„Ernsthaft…???“

fragen wir uns seit gestern. Es geht mal wieder um unsere Neverending-Story Stiefkindadoption. Im Februar war unser Gerichtstermin, seitdem ist Nummer 12 offiziell auch M.s Kind. Eine Geburtsurkunde, auf der ihre* beiden Eltern aufgeführt sind, hat sie* allerdings bis heute nicht und wird sie auch in absehbarer Zeit nicht haben. Warum das?

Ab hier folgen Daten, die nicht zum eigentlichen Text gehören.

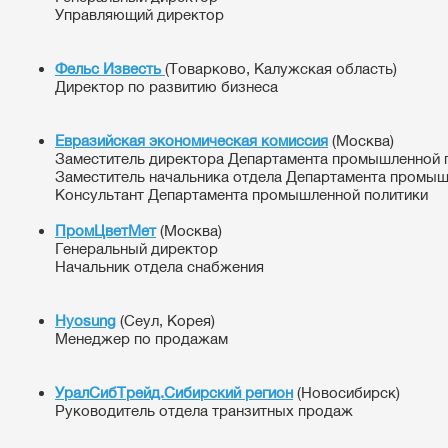
Управляющий директор
Фельс Известь
(Товарково, Калужская область)
Директор по развитию бизнеса
Евразийская экономическая комиссия
(Москва)
Заместитель директора Департамента промышленной 
Заместитель начальника отдела Департамента промыш
Консультант Департамента промышленной политики
ПромЦветМет
(Москва)
Генеральный директор
Начальник отдела снабжения
Hyosung
(Сеул, Корея)
Менеджер по продажам
УралСибТрейд.Сибирский регион
(Новосибирск)
Руководитель отдела транзитных продаж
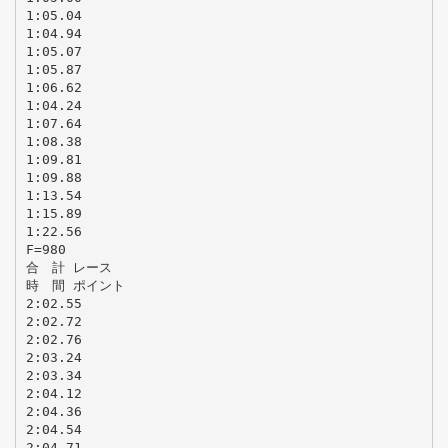
1:05.04
1:04.94
1:05.07
1:05.87
1:06.62
1:04.24
1:07.64
1:08.38
1:09.81
1:09.88
1:13.54
1:15.89
1:22.56
F=980
合 計 レース
時 間 ポイント
2:02.55
2:02.72
2:02.76
2:03.24
2:03.34
2:04.12
2:04.36
2:04.54
2:04.71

Nun, wir haben beantragt, dass Nummer 12 von M. als K.s Lebenspartnerin adoptiert wird und so steht das auch im Gerichtsbeschluss. Mittlerweile führen wir aber keine Lebenspartnerschaft, sondern eine Ehe. Das Standesamt sieht sich nun nicht in der Lage, M. ins Geburtenregister einzutragen, weil unsere Lebenspartnerschaft nicht mehr existiert und deshalb dort nicht referenziert werden kann. An dieser Stelle auf unsere Ehe verweisen geht auch nicht, da diese nicht im Gerichtsbeschluss genannt ist. Eine Eintragung mit Referenz auf die Ehe käme laut der Person vom Standesamt einer eigenmächtigen Änderung des Gerichtsbeschlusses gleich, was nicht erlaubt ist, und eine Eintragung mit Referenz auf eine nicht mehr existente Lebenspartnerschaft ist nicht möglich. Zur Zeit weiß niemand, wie so ein Fall zu handhaben ist. Laut Person vom Standesamt wurde das in irgendeinem Ausschuss auf Bundesebene schon diskutiert, aber angeblich schon vor einem Monat und bislang gibt es keine Information, wie denn nun der Wortlaut im Geburtenregister sein soll. Unserer Meinung nach muss es wohl ähnlich wie auf unserer Eheurkunde einen Verweis auf die vorherige Lebenspartnerschaft geben, aber ohne Vorgabe von Bundesebene, wie der genaue Wortlaut sein soll, wird es keine Eintragung von M. ins Geburtenregister und damit keine Geburtsurkunde für Nummer 12 mit ihren beiden Eltern geben…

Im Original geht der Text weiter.